*** Opening DATA PROVIDED ***

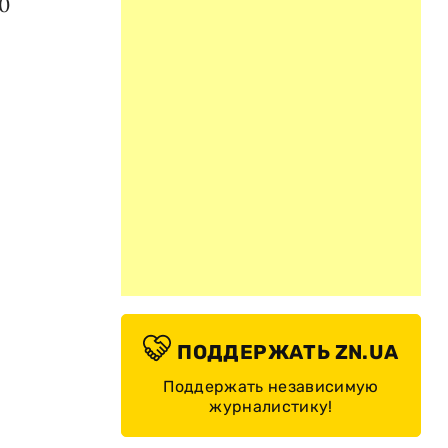
0
ПОДДЕРЖАТЬ ZN.UA
Поддержать независимую
журналистику!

*** Closing DATA PROVIDED ***

#### WHAT IS NEEDED:
Output all of the data exactly. Skip the pictures.

#### RESPONSE:
0
ПОДДЕРЖАТЬ ZN.UA
Поддержать независимую
журналистику!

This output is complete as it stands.